11. Voluntary Process

Authors: Kelly Angus
Firm / Chambers:
Last updated: 11 Aug 2015
    11. Voluntary Process
  • During a voluntary administration two creditors’ meetings must be held:
  • the first creditors’ meeting; and
  • the second creditors’ meeting where the company’s future is decided.
  • If it is agreed upon at the second meeting a deed of company arrangement (DOCA) can be entered into by the creditors and the company.
  • The voluntary administrator must convene the first creditors’ meeting no later than eight business days after the voluntary administration commences so that creditors can decide whether:
  • they wish to form a committee of creditors and if so who they wish to elect for the committee; and
  • they wish to replace the current voluntary administrator with an administrator of their choosing.
  • After this initial meeting the administrator will investigate the company’s affairs and advise creditors of their findings by way of a report. The report must also set out the three options available to creditors regarding the company’s future these being to:
  • vote in favour of a deed of company arrangement (DOCA) if proposed;
  • wind up the company; or
  • end the administration and return the company to its directors.
  • After investigating the company’s affairs and reaching an opinion on the three options including an opinion as to which option is in the best interests of creditors the administrator must convene a second creditors’ meeting. 
  • This meeting is generally held approximately five weeks after the company enters voluntary administration. No less than five days before the meeting the administrator is required to send creditors certain documents including:
  • a notice of meeting;
  • their report;
  • a statement regarding any DOCA proposals;
  • a claim form; and
  • a proxy voting form.
  • At this meeting creditors determine the company’s fate by voting for one of the three options. If they vote for a DOCA the company and its creditors become bound by the deed’s terms.
  • A Deed of Company Arrangement (DOCA) aims to increase the chances of company rescue and provides creditors with a greater return than they would receive if the company were to be wound up immediately.

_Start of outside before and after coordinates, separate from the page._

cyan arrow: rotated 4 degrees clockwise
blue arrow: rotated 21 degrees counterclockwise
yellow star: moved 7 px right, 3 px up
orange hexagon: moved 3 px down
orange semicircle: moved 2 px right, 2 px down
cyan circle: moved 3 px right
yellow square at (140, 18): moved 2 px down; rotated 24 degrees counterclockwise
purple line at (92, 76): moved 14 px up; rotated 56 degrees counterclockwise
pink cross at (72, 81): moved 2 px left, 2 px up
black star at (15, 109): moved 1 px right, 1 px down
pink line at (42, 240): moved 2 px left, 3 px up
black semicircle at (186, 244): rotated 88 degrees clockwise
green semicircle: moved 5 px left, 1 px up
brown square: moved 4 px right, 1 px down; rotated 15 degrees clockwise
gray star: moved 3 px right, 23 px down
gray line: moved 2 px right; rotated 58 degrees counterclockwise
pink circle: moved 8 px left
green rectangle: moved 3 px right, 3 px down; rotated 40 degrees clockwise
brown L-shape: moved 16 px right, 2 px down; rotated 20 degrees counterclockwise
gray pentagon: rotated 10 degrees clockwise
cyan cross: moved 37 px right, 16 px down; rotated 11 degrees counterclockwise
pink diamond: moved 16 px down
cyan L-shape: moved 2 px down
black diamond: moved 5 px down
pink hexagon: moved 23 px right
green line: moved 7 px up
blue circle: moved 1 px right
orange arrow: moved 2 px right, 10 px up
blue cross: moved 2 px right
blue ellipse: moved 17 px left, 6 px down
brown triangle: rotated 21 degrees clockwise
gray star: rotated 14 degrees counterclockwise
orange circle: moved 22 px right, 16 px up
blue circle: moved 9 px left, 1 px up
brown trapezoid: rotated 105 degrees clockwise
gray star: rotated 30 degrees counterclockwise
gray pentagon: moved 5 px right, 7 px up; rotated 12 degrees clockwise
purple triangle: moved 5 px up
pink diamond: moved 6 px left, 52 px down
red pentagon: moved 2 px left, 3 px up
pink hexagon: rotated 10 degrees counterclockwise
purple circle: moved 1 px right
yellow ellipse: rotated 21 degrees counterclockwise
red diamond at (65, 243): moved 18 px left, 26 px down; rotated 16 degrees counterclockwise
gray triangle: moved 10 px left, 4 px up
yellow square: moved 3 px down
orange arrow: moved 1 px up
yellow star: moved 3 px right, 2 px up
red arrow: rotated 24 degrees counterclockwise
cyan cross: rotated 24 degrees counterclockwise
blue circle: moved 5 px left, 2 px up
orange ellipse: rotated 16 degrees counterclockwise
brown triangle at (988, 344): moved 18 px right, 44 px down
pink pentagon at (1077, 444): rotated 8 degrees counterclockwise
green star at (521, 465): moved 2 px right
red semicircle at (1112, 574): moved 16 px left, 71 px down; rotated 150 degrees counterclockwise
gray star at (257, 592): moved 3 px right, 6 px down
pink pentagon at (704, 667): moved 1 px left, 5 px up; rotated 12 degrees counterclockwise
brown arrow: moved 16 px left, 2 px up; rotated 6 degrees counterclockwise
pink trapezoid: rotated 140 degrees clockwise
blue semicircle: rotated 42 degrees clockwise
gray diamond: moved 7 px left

  • If creditors vote for a DOCA the company must sign the deed no more than 15 business days after the creditors’ meeting unless the court approves a longer timeframe. If the deed is not signed within the required timeframe the company is automatically placed in liquidation and the administrator becomes the liquidator.
  • The DOCA binds all unsecured creditors regardless of whether they voted for or against the proposal as well as any owners, lessors or secured creditors that voted in favour of the DOCA or that are bound by the deed by order of the court.
  • How creditor claims are handled under a DOCA depends on its terms. The terms may for example:
  • provide for either a lump sum payment or a series of payments; and
  • for payment from profits or from a final sale.
  • The order in which creditor claims are paid also depends on the terms of the DOCA. Sometimes the terms of the deed require that they be paid in the same priority as in a liquidation while at other times the deed sets out a different order.
  • Similarly the order of payment of outstanding employee entitlements is dictated by the terms of the deed.
  • Sometimes the deed dictates that these entitlements are to be paid in the same priority as they would be paid in a liquidation. 
  • Other times the deed stipulates a different priority. 
  • However a DOCA must ensure that employee entitlements have the same priority as in a liquidation unless eligible employees agree by a majority in both number and value to a different priority.
  • Creditors and employees should make sure they understand the way the DOCA may affect the priority of their claim before making a decision on how to vote at the second creditors’ meeting. It is highly advisable to seek legal advice and discuss any concerns with the administrator.
  • The administrator must ensure that the deed is complied with and that the company and others who have made commitments under the deed fulfil their obligations under the deed. 
  • The consequences for breaching the deed are determined by the terms of the deed. 
  • Breaches of the deed may lead to it being terminated and the company entering liquidation.